Una storia quasi solo d'amoreLa storia d’amore tra Nino e Teresa, i due giovani protagonisti, è l’escamotage ideato da Di Paolo per raccontare le inquietudini, i dubbi e timori dei nostri tempi. A ben guardare, infatti, in Una storia quasi solo d’amore c’è molto di più del semplice sentimento tra un uomo e una donna.

Prima di tutto c’è l’Italia di oggi, quella dei movimenti politici di protesta e dei giovani che cercano fortuna all’estero (Nino è appena rientrato da Londra), ma anche quella della tradizione e delle sagre di paese che poi finiscono nei video di youtube, mischiando il vecchio e il nuovo. Poi c’è il teatro, forse il vero protagonista della storia, che vede Nino nei panni di un giovane aspirante attore che, per sbarcare il lunario, insegna recitazione a un gruppo di anziani.

Nelle pagine di Di Paolo c’è anche la fede, la devozione nei confronti di un Dio che chi non crede non sa comprendere. Un giorno Nino, intollerante nei confronti delle “cose di chiesa”, scopre che Teresa è molto religiosa e questo aspetto della ragazza di cui si è innamorato lo turba e lo conduce a riflessioni importanti. E infine, in Una storia quasi solo d’amore, c’è  lo scontro generazionale con i suoi stereotipi e le sue verità e ci sono la vecchiaia e la malattia.

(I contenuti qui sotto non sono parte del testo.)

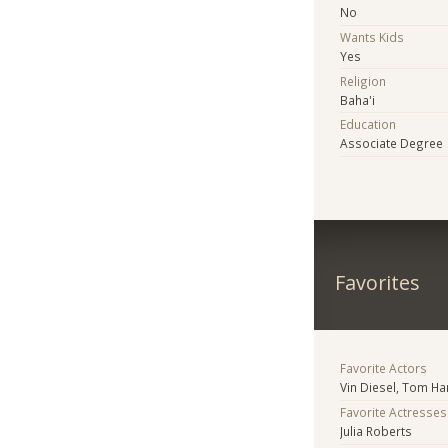
No
Wants Kids
Yes
Religion
Baha'i
Education
Associate Degree
Favorites
Favorite Actors
Vin Diesel, Tom H
Favorite Actresses
Julia Roberts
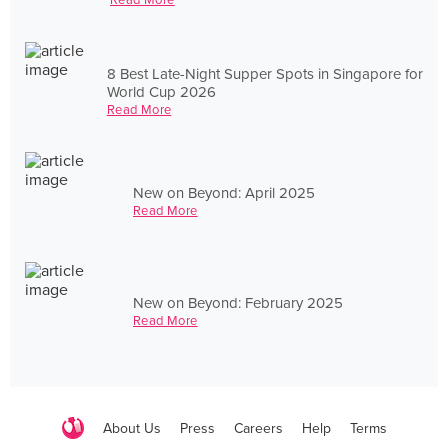
8 Best Late-Night Supper Spots in Singapore for
World Cup 2026
Read More
New on Beyond: April 2025
Read More
New on Beyond: February 2025
Read More
About Us
Press
Careers
Help
Terms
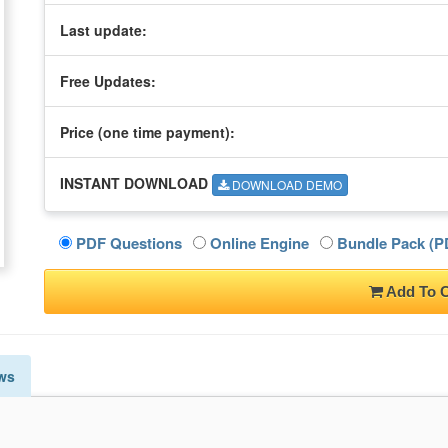
Last update:
Free Updates:
Price (one time
payment
):
INSTANT DOWNLOAD
DOWNLOAD DEMO
PDF Questions
Online Engine
Bundle Pack (PD
Add To C
ws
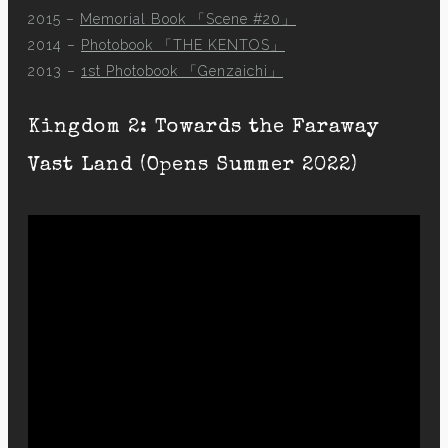
2015 –
Memorial Book 「Scene #20」
2014 –
Photobook 「THE KENTOS」
2013 –
1st Photobook 「Genzaichi」
Kingdom 2: Towards the Faraway
Vast Land (Opens Summer 2022)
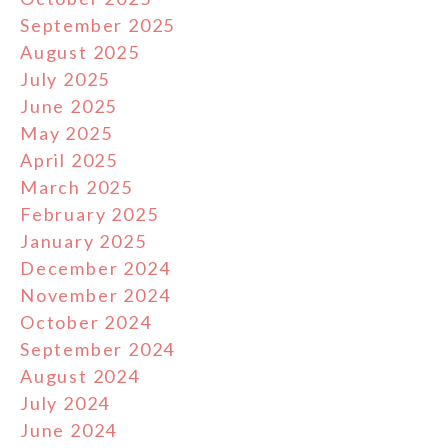
September 2025
August 2025
July 2025
June 2025
May 2025
April 2025
March 2025
February 2025
January 2025
December 2024
November 2024
October 2024
September 2024
August 2024
July 2024
June 2024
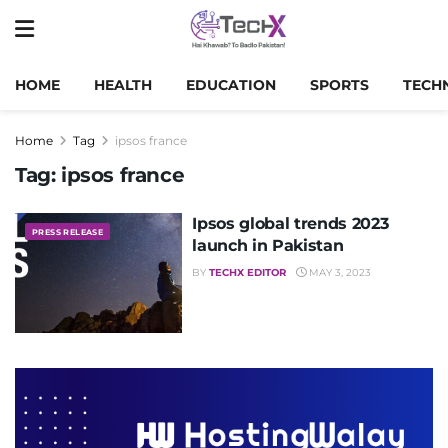
HOME
HEALTH
EDUCATION
SPORTS
TECH
Home
Tag
ipsos france
Tag:
ipsos france
Ipsos global trends 2023
PRESS RELEASE
launch in Pakistan
BY
TECHX EDITOR
MAY 3, 2023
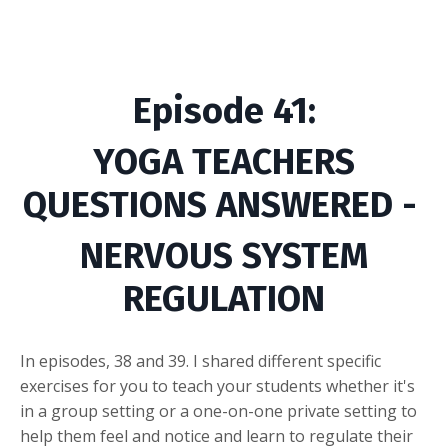
Episode
41
:
YOGA TEACHERS
QUESTIONS ANSWERED -
NERVOUS SYSTEM
REGULATION
In episodes, 38 and 39. I shared different specific
exercises for you to teach your students whether it's
in a group setting or a one-on-one private setting to
help them feel and notice and learn to regulate their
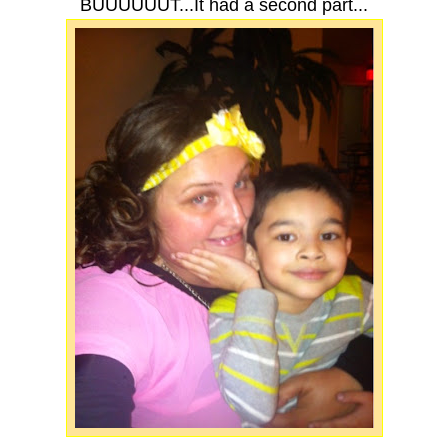
BUUUUUUT...It had a second part...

La storia d’amore dei due giovani, narrata da Grazia, zia di Teresa ed ex-insegnante di teatro di Nino, fa da contenitore a questi grandi temi che si sviluppano attraverso riflessioni e dialoghi godibilissimi, che sondano gli aspetti più misteriosi dell’animo umano.

Anche in Una storia quasi solo d’amore Paolo di Paolo, che già avevo apprezzato attraverso il suo splendido Mandami tanta vita, classificatosi al secondo posto al Premio Strega 2013, fa ricorso a una prosa elegante e non convenzionale e si conferma una penna sensibile e poetica, capace di raccontare piccole, grandi storie, che parlano al cervello mentre toccano il cuore.